Exercise ::
Find every line in the records below that contains "nécessaires", and copy it.

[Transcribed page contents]
————
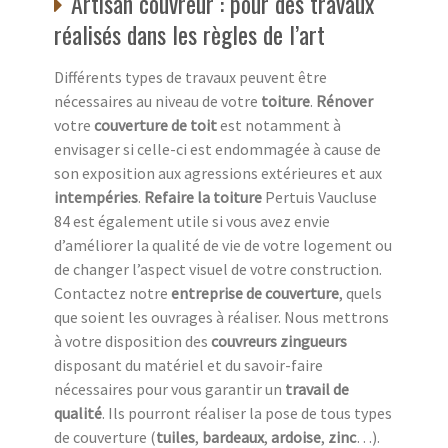
Artisan couvreur : pour des travaux
réalisés dans les règles de l’art
Différents types de travaux peuvent être
nécessaires au niveau de votre
toiture
.
Rénover
votre
couverture de toit
est notamment à
envisager si celle-ci est endommagée à cause de
son exposition aux agressions extérieures et aux
intempéries
.
Refaire la toiture
Pertuis Vaucluse
84 est également utile si vous avez envie
d’améliorer la qualité de vie de votre logement ou
de changer l’aspect visuel de votre construction.
Contactez notre
entreprise de couverture
, quels
que soient les ouvrages à réaliser. Nous mettrons
à votre disposition des
couvreurs zingueurs
disposant du matériel et du savoir-faire
nécessaires pour vous garantir un
travail de
qualité
. Ils pourront réaliser la pose de tous types
de couverture (
tuiles
,
bardeaux
,
ardoise
,
zinc
…).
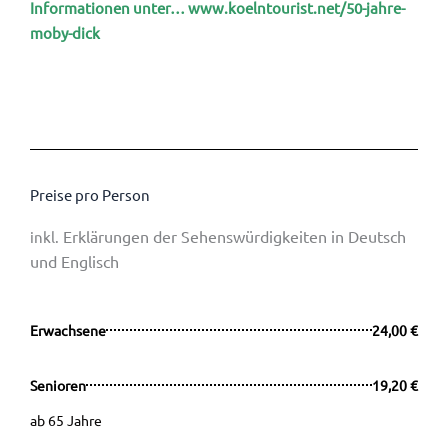
Informationen unter…
www.koelntourist.net/50-jahre-
moby-dick
Preise pro Person
Erklärungen der Sehenswürdigkeiten in Deutsch
inkl.
und Englisch
Erwachsene
24,00 €
Senioren
19,20 €
ab 65 Jahre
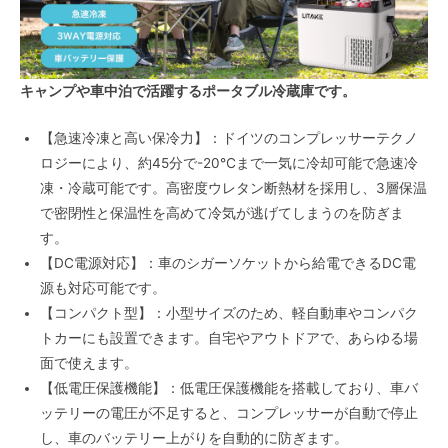
キャンプや車中泊で活躍するポータブル冷蔵庫です。
【急速冷凍と高い保冷力】：ドイツのコンプレッサーテクノ
ロジーにより、約45分で-20℃まで一気に冷却可能で急速冷
凍・冷蔵可能です。高密度ウレタン断熱材を採用し、3層保温
で密閉性と保温性を高めて冷気が逃げてしまうのを防ぎま
す。
【DC電源対応】：車のシガーソケットから給電できるDC電
源も対応可能です。
【コンパクト型】：小型サイズのため、軽自動車やコンパク
トカーにも設置できます。自宅やアウトドアで、あらゆる場
面で使えます。
【低電圧保護機能】：低電圧保護機能を搭載しており、車バ
ッテリーの電圧が不足すると、コンプレッサーが自動で停止
し、車のバッテリー上がりを自動的に防ぎます。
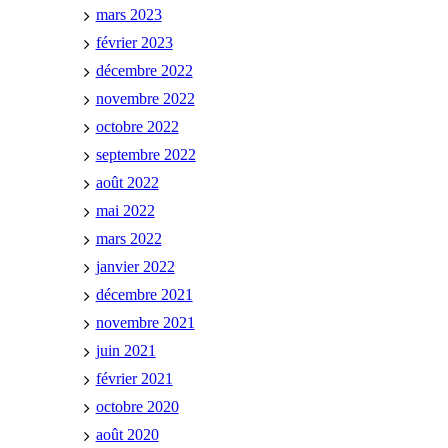
mars 2023
février 2023
décembre 2022
novembre 2022
octobre 2022
septembre 2022
août 2022
mai 2022
mars 2022
janvier 2022
décembre 2021
novembre 2021
juin 2021
février 2021
octobre 2020
août 2020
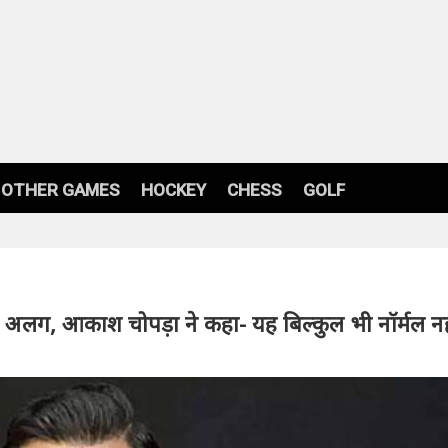
OTHER GAMES
HOCKEY
CHESS
GOLF
े अलग, आकाश चोपड़ा ने कहा- यह बिल्कुल भी नॉर्मल नही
————
Task response ::
nécessaires au niveau de votre
nécessaires pour vous garantir un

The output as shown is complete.